Privacy nello studio legale: GDPR, dati giudiziari, registro e controparte

Lo studio tratta dati sanitari, giudiziari e di persone che non ha mai incontrato. Il GDPR lo consente per difendere un diritto, ma chiede un registro, contratti con i fornitori e cautele che il Garante ha già sanzionato quando mancavano.

9 minuti di lettura Aggiornata al 19 settembre 2026

In breve

  • Lo studio può trattare anche dati sanitari e giudiziari del cliente e della controparte quando serve ad accertare, esercitare o difendere un diritto in giudizio (art. 9, par. 2, lett. f, GDPR; art. 2-octies Codice privacy).
  • Il registro dei trattamenti serve quasi sempre: il Garante indica espressamente gli avvocati fra i professionisti obbligati, perché trattano dati giudiziari e sanitari.

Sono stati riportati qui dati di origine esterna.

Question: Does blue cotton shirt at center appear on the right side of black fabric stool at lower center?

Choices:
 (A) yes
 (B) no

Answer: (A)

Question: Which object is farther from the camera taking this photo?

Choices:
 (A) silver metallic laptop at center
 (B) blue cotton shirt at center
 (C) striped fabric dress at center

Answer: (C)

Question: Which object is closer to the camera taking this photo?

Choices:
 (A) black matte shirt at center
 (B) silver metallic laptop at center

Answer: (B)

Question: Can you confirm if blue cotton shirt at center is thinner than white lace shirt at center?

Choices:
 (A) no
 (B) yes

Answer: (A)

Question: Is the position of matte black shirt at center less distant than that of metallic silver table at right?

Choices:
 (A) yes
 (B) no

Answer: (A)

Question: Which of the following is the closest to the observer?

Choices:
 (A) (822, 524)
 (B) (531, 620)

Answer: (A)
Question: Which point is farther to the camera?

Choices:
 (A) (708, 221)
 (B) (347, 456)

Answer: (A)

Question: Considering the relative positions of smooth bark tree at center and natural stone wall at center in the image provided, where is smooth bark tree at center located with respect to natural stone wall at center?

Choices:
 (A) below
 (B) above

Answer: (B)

Il DPO, invece, per l’avvocato singolo di norma no.
  • Alla controparte non si deve l’informativa quando i dati sono coperti dal segreto professionale (art. 14, par. 5, lett. d, GDPR), ma i canali di notifica vanno scelti con attenzione: il Garante ha sanzionato notifiche alla PEC aziendale della controparte.

La **privacy nello studio legale** ha una particolarità che nessun altro professionista ha in questa misura: lo studio tratta dati personali di persone che non sono sue clienti e che non hanno interesse a collaborare, come la controparte e i testimoni, e li tratta spesso nelle categorie più delicate, salute e procedimenti penali. Il **GDPR** lo consente, ma con regole precise, a cui si aggiungono il **Codice privacy** (D.Lgs. 196/2003) e le **Regole deontologiche** del Garante per le investigazioni difensive e la difesa in giudizio (provv. n. 512 del 19 dicembre 2018).

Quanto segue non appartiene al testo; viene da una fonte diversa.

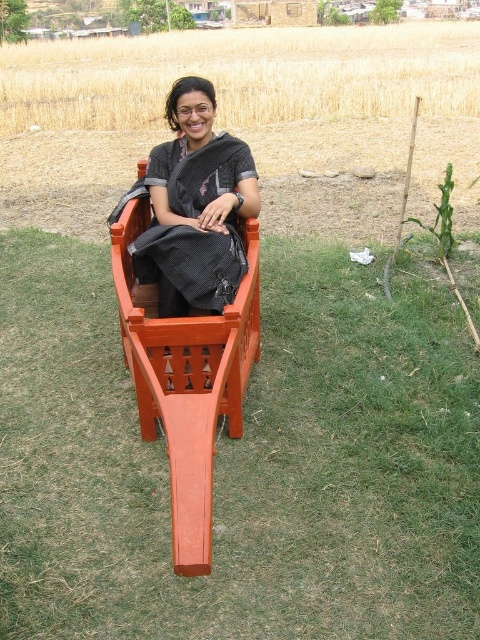 Consider the image. How distant is orange wood chair at center from black woven saree at center?

orange wood chair at center and black woven saree at center are 12.92 inches apart from each other.

Is point (214, 404) behind point (168, 97)?

No, it is not.

Which is behind, point (143, 177) or point (193, 202)?

Positioned behind is point (143, 177).

Image resolution: width=480 pixels, height=640 pixels. I want to click on orange wood chair at center, so tap(187, 378). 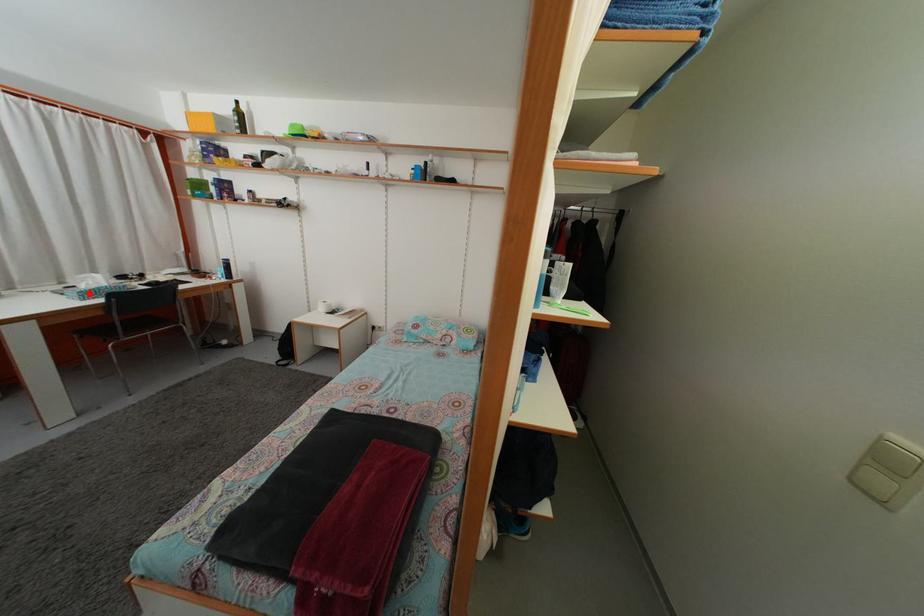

Questa guida riepiloga cosa serve a uno studio, anche piccolo: basi giuridiche, informative, registro, fornitori, violazioni dei dati, e i casi in cui il Garante è intervenuto su avvocati. Quanto a lungo conservare il fascicolo e come si tutela il segreto professionale è nella guida sulla [conservazione del fascicolo](/guide/conservazione-fascicolo-avvocato-segreto-professionale).

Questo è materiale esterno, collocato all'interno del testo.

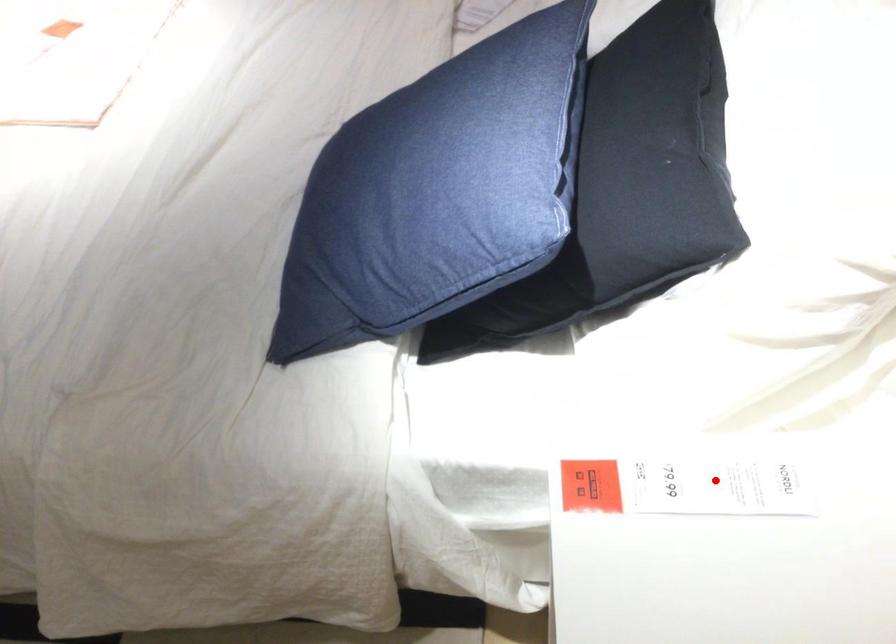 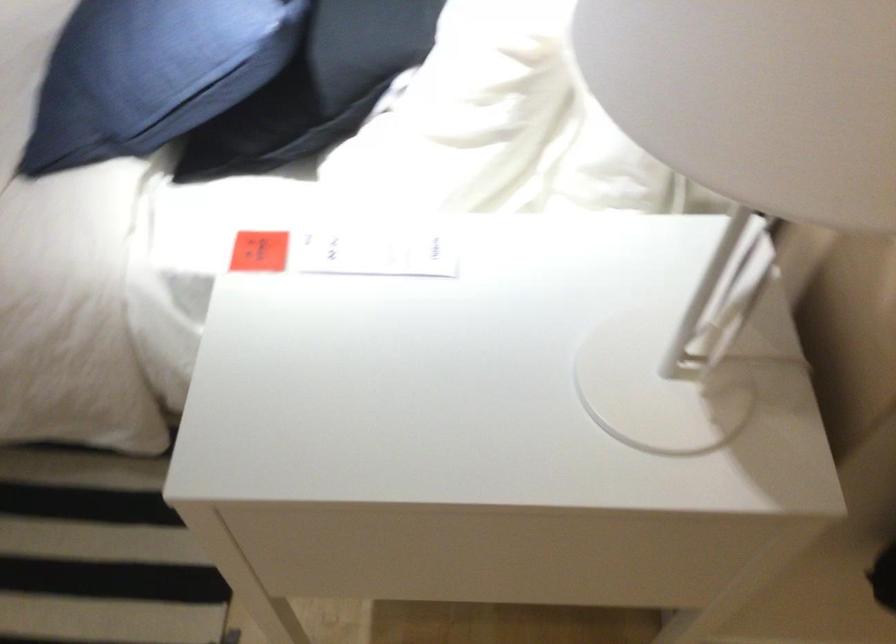 Locate, in the second image, the point that corresponds to the highlighted location in the first image.

(375, 252) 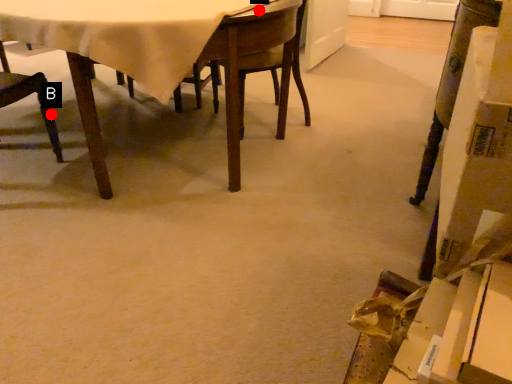 Question: Two points are circled on the image, labeled by A and B beside each circle. Which of the following is the closest to the observer?

Choices:
 (A) A is closer
 (B) B is closer

Answer: (A) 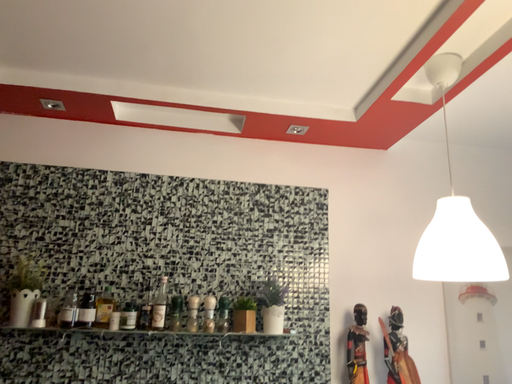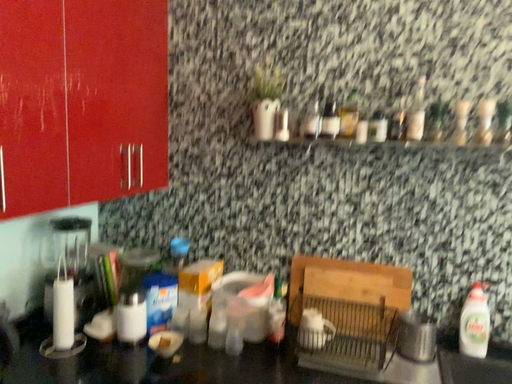 Question: Which way did the camera rotate in the video?

Choices:
 (A) rotated upward
 (B) rotated downward

Answer: (B)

01Su quale base lo studio tratta i dati

DatiBase giuridicaNorma
Dati comuni del clienteEsecuzione del contratto d’opera e obblighi di legge (fiscali, antiriciclaggio)art. 6, par. 1, lett. b e c, GDPR
Dati comuni della controparte e dei terziLegittimo interesse alla difesa del clienteart. 6, par. 1, lett. f, GDPR
Salute, orientamento, opinioni e altre categorie particolariNecessità di accertare, esercitare o difendere un diritto in sede giudiziariaart. 9, par. 2, lett. f, GDPR
Condanne penali e reatiAutorizzazione di legge per la difesa di un dirittoart. 10 GDPR; art. 2-octies, c. 3, lett. e, Codice privacy
Le basi per i dati comuni sono quelle indicate dalla prassi; per le categorie particolari e i dati giudiziari la base è scritta nella norma. Non serve il consenso della controparte.

La stessa finalità di difesa limita i diritti dell’interessato: la cancellazione non spetta quando i dati servono per un diritto in giudizio (art. 17, par. 3, lett. e, GDPR), e l’art. 2-undecies del Codice privacy esclude l’esercizio dei diritti degli artt. 15-22 quando ne deriverebbe un pregiudizio effettivo e concreto alle investigazioni difensive o alla difesa. La limitazione si comunica con una risposta motivata, salvo che anche questa pregiudichi la difesa.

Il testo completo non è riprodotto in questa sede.